START DATA

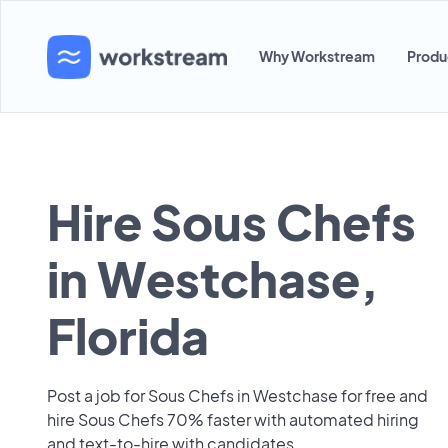
Why Workstream
Produ
Hire Sous Chefs
in Westchase,
Florida
Post a job for Sous Chefs in Westchase for free and
hire Sous Chefs 70% faster with automated hiring
and text-to-hire with candidates.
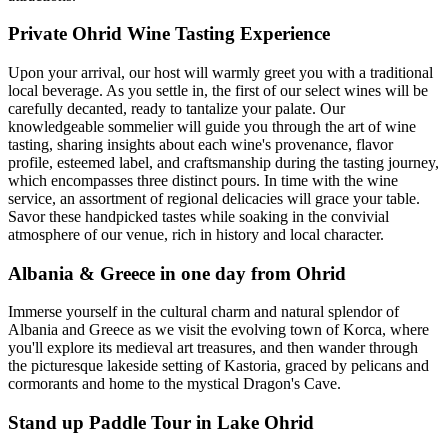
Private Ohrid Wine Tasting Experience
Upon your arrival, our host will warmly greet you with a traditional
local beverage. As you settle in, the first of our select wines will be
carefully decanted, ready to tantalize your palate. Our
knowledgeable sommelier will guide you through the art of wine
tasting, sharing insights about each wine's provenance, flavor
profile, esteemed label, and craftsmanship during the tasting journey,
which encompasses three distinct pours. In time with the wine
service, an assortment of regional delicacies will grace your table.
Savor these handpicked tastes while soaking in the convivial
atmosphere of our venue, rich in history and local character.
Albania & Greece in one day from Ohrid
Immerse yourself in the cultural charm and natural splendor of
Albania and Greece as we visit the evolving town of Korca, where
you'll explore its medieval art treasures, and then wander through
the picturesque lakeside setting of Kastoria, graced by pelicans and
cormorants and home to the mystical Dragon's Cave.
Stand up Paddle Tour in Lake Ohrid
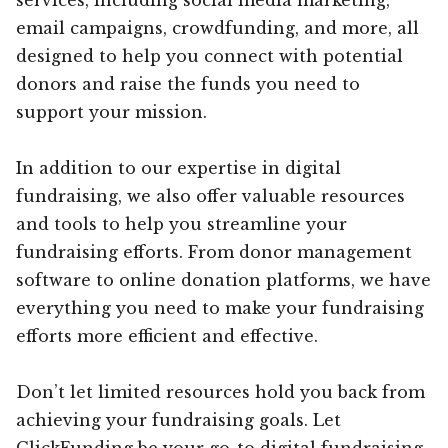
email campaigns, crowdfunding, and more, all
designed to help you connect with potential
donors and raise the funds you need to
support your mission.
In addition to our expertise in digital
fundraising, we also offer valuable resources
and tools to help you streamline your
fundraising efforts. From donor management
software to online donation platforms, we have
everything you need to make your fundraising
efforts more efficient and effective.
Don’t let limited resources hold you back from
achieving your fundraising goals. Let
ClickFunding be your go-to digital fundraising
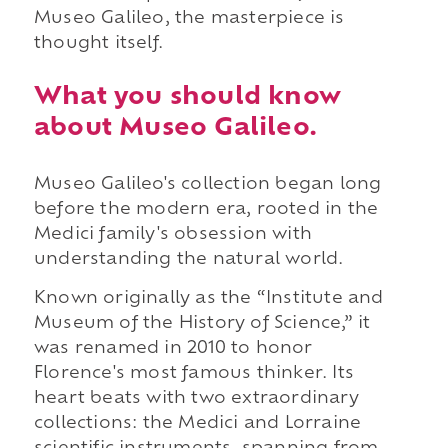
Museo Galileo, the masterpiece is
thought itself.
What you should know
about Museo Galileo.
Museo Galileo's collection began long
before the modern era, rooted in the
Medici family's obsession with
understanding the natural world.
Known originally as the “Institute and
Museum of the History of Science,” it
was renamed in 2010 to honor
Florence's most famous thinker. Its
heart beats with two extraordinary
collections: the Medici and Lorraine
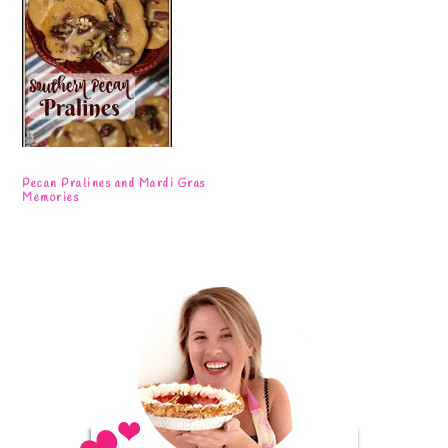
Pecan Pralines and Mardi Gras
Memories
Primary
Sidebar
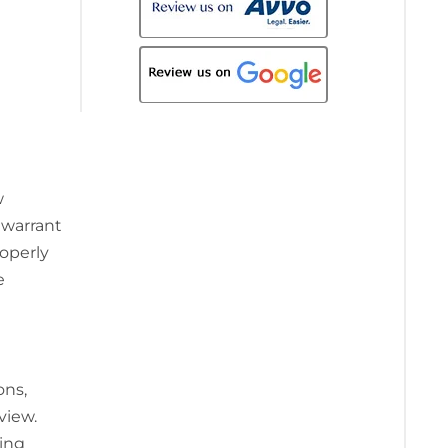
w
 warrant
roperly
e
ons,
view.
ting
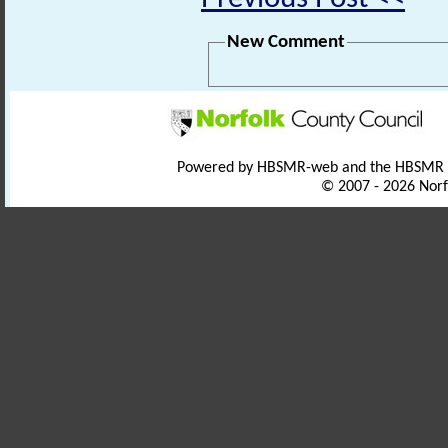
New Comment
Powered by HBSMR-web and the HBSMR
© 2007 - 2026 Norf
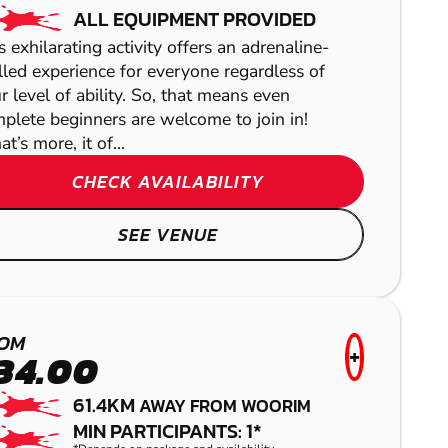
ALL EQUIPMENT PROVIDED
s exhilarating activity offers an adrenaline-
lled experience for everyone regardless of
r level of ability. So, that means even
plete beginners are welcome to join in!
t’s more, it of...
YARRAMUNDI
CHECK AVAILABILITY
PAINTBALL
SEE VENUE
OM
+
34.00
61.4KM
AWAY FROM WOORIM
MIN PARTICIPANTS: 1*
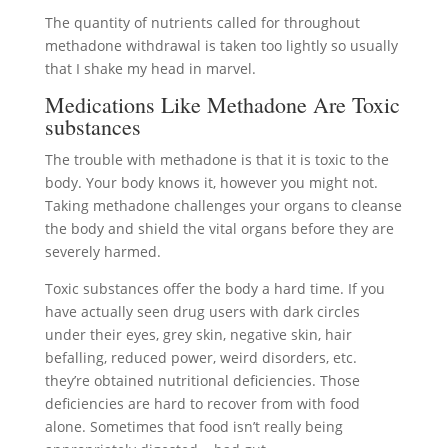
The quantity of nutrients called for throughout
methadone withdrawal is taken too lightly so usually
that I shake my head in marvel.
Medications Like Methadone Are Toxic
substances
The trouble with methadone is that it is toxic to the
body. Your body knows it, however you might not.
Taking methadone challenges your organs to cleanse
the body and shield the vital organs before they are
severely harmed.
Toxic substances offer the body a hard time. If you
have actually seen drug users with dark circles
under their eyes, grey skin, negative skin, hair
befalling, reduced power, weird disorders, etc.
they’re obtained nutritional deficiencies. Those
deficiencies are hard to recover from with food
alone. Sometimes that food isn’t really being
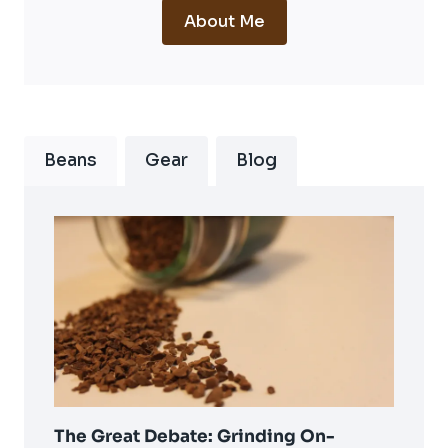
About Me
Beans
Gear
Blog
The Great Debate: Grinding On-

END DATA

- _ABOUT THIS TASK_
How many lines of the data contain "that"? Work it out and give only the number.

- _EXERCISE SOLUTION_
4